While I agree with all he said, I think there's also more to it.

Oh, do tell

He's right that Facebook knows different information about us, but the big ethical question we face (sorry, bad pun) with Facebook is their pervasiveness, and how they perform their business.

The internet has afforded companies an entirely new generation of behavioural tracking that traditional media outlets like commercial television could only dream of. Companies like Google have mostly been on the ethical side of this, though their refusal to bundle DNT by default in Chrome and DoubleClick relying on us maintaining cookies instead of simply respecting our stated intentions also demonstrates their priorities.

Facebook is another kettle of sheep. Wait, got my metaphors mixed there, that's baaaaaaad.

One need only research the Beacon controversy from a few years ago, to the use of their databases by American border controls and the FBI, to the logged out information tracking scandal playing out now to see the issue is far more problematic than the advertising based business models of their predecessors.

Mmm, disclaimers

As I conceded on The Twitters, I'm a developer who happens to write, I'm not a media expert. Still, while I agree we need context when discussing the issues surrounding Facebook, we also need to keep in mind they're an entirely new class of advertising-sponsored service which requires further scrutiny, and I fear we risk trivialising the new issues Facebook introduces by saying all advertising media has similar issues. It's not just what they know, and the scale of their operations, but how they're getting our data and how they're being disseminated and used.
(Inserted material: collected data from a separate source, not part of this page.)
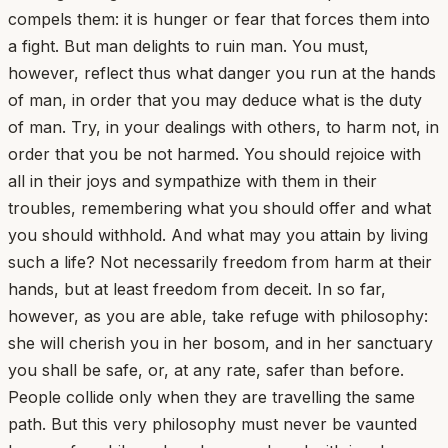
compels them: it is hunger or fear that forces them into
a fight. But man delights to ruin man. You must,
however, reflect thus what danger you run at the hands
of man, in order that you may deduce what is the duty
of man. Try, in your dealings with others, to harm not, in
order that you be not harmed. You should rejoice with
all in their joys and sympathize with them in their
troubles, remembering what you should offer and what
you should withhold. And what may you attain by living
such a life? Not necessarily freedom from harm at their
hands, but at least freedom from deceit. In so far,
however, as you are able, take refuge with philosophy:
she will cherish you in her bosom, and in her sanctuary
you shall be safe, or, at any rate, safer than before.
People collide only when they are travelling the same
path. But this very philosophy must never be vaunted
I've argued against the Federal Government's media enquiry on the basis that all media is biased, and time and resources would be better spent on educating people how to objectively analyse what they read. Perhaps education and transparency are the key here too?
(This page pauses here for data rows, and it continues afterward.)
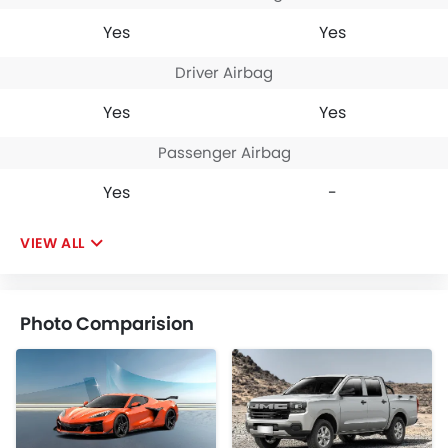
Yes
Yes
Driver Airbag
Yes
Yes
Passenger Airbag
Yes
-
VIEW ALL
Photo Comparision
Westfield Group, one of the largest shopping centre operators in the world, has launched a find-my-car iPhone app. The system uses a series of license plate reading cameras dotted throughout their multi-level car parks. Westfield said police could also use it to find stolen or unregistered vehicles. (Hello, slippery slope.)
~ skegg on Slashdot

I take public transport, so people track me with my purchased tickets. In Singapore with proximity stored value cards, this is even easier. As a kid I went all the way out to Jurong East and Pasir Ris just to muddy and confuse their "downtown expat" profile of me. I was a wild, out of control teen ;).

As to this Westfield story, it rubs me the wrong way but I suppose it was only inevitable.
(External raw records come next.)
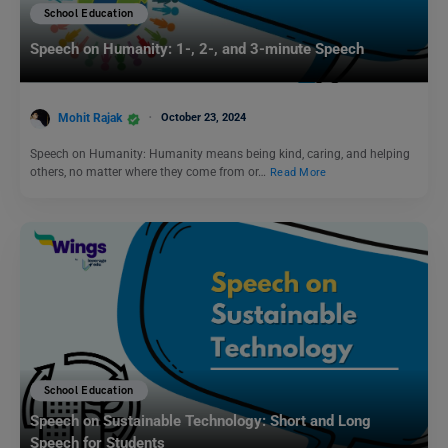
School Education
Speech on Humanity: 1-, 2-, and 3-minute Speech
Mohit Rajak
October 23, 2024
Speech on Humanity: Humanity means being kind, caring, and helping
others, no matter where they come from or…
Read More
School Education
Speech on Sustainable Technology: Short and Long
Speech for Students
Lobbying exposing ninja Alex Sadleir made a comment on Google+ today demonstrating just how much Google knows about our interests. Curiously, I didn't get anything back.

Approaching the oracle... wait, bad choice of words

From http://www.google.com/ads/preferences/view/ in my Google account, on every machine I've tried it on:

Your categories
You have opted out of Google's interest-based advertising. No interest categories are associated with your browser.

Your cookie
Google stores the following information in a cookie to associate your ads preferences with the browser you are currently using:
id=OPT_OUT

Come again?

Opting out of this stuff sounds like something I'd do, but I don't remember doing it. I'm not sure which of the following reasons caused me to not have any information with them, but throwing them all out there as suggestions.

• Had DNT enabled in NoScript, then later in Firefox mainline
• Used TACO and Beef Taco for years
• Disabled personalised search when it was announced
• "Paused" my web history, whatever that means
• Deleted old messages from Gmail, relegated it to junk mail
• Employ userscripts like this to strip out tracking from links

Finally, it goes without saying that I don't use Google Chrome or Android, though I do use their Google Search app, Google Maps and on occasion YouTube on my iTelephone. Whoops ;).

Most likely these reasons are placebos and are merely evidence of my paranoia; Alex would be the first to point out this doesn't mean Google doesn't know anything about me. One could assume they do gather information, but they just don't make it public.

Either way, I'm impressed that Google at least acknowledges I don't want them following me... as much. Right?